Fannie Mae’s AQM process identifies appraisers whose appraisal reports exhibit a pattern of minor inconsistencies, inaccuracies, or data anomalies. The intent and expectation of communicating these issues to

appraisers is for training and educational purposes, and to provide them with an opportunity to improve their work. Future appraisal reports from those appraisers are then monitored to assess improvement.

The AQM process can also identify appraisers whose appraisal reports exhibit more egregious issues. In those cases, Fannie Mae will contact the appraiser and the lender that delivered the loan(s), informing them that either 100% of the loans submitted with appraisals from the identified appraiser will be reviewed in the post- purchase file review process, or that Fannie Mae will no longer accept loans with appraisals completed by the specific appraiser.

There is a misconception in the industry that the AQM process is a fully automated process with no human intervention, which is incorrect. The AQM process leverages data and technology like CU to identify (with an emphasis on “identify”) consistent patterns or particularly egregious potential issues with appraisals, which in turn is used to flag them for review. However, Fannie Mae does not simply use the results from an automated system to determine if 100% file reviews are required or that the appraiser’s work is no longer acceptable to Fannie Mae. Prior to issuing any communication to an appraiser, Fannie Mae conducts a significant level of human due diligence.

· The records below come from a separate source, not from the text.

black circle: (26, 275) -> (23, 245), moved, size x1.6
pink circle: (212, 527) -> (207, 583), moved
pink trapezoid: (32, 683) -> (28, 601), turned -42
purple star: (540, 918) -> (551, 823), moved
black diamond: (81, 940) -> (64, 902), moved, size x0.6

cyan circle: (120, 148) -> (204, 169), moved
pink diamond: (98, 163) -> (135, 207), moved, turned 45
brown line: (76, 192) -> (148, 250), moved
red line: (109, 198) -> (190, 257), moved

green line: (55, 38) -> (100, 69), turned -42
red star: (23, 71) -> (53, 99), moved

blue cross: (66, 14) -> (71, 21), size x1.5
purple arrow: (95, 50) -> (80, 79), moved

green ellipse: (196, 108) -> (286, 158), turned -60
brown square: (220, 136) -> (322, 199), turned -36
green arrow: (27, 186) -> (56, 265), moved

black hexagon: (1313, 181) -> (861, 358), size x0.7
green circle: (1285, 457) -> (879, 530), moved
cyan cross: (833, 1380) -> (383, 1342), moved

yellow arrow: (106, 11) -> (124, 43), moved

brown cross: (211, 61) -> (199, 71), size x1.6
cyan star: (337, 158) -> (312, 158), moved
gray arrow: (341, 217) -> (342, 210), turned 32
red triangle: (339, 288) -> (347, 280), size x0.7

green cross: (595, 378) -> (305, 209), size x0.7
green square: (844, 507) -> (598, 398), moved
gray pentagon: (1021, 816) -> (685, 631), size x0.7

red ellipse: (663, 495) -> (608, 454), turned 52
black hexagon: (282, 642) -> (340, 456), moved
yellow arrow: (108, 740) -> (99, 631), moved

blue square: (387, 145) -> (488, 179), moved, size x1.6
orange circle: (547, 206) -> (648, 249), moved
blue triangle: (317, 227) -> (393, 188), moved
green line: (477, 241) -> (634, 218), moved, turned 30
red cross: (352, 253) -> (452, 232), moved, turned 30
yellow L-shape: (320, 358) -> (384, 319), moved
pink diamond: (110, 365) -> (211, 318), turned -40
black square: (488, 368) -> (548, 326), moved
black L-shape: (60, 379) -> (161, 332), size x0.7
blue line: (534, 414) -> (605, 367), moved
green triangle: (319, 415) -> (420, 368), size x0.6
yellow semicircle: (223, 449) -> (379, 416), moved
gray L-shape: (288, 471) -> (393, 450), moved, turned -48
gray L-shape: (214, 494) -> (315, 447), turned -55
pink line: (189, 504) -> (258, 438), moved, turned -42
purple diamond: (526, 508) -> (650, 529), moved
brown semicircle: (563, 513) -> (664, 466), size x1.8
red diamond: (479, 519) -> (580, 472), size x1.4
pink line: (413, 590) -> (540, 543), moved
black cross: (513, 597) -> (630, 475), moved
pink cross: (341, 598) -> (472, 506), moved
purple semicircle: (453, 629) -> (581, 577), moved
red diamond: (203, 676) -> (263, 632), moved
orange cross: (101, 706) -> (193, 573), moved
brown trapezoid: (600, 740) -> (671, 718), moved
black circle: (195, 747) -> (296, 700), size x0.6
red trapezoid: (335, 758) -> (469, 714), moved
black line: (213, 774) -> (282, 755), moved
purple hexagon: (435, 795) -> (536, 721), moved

Although information from CU is one tool that Fannie Mae uses in the AQM process, there is no direct connection between the CU risk score and AQM. High CU risk scores do not automatically trigger AQM reviews, and lenders using CU should not consider its feedback as necessarily reflective of an individual appraiser’s work.

Through the AQM process, Fannie Mae continues to identify appraisers whose work product indicates a pattern of either minor or more egregious issues. More information on each of the topics covered in this Lender Letter can be found on the Collateral Underwriter page of Fannie Mae’s website.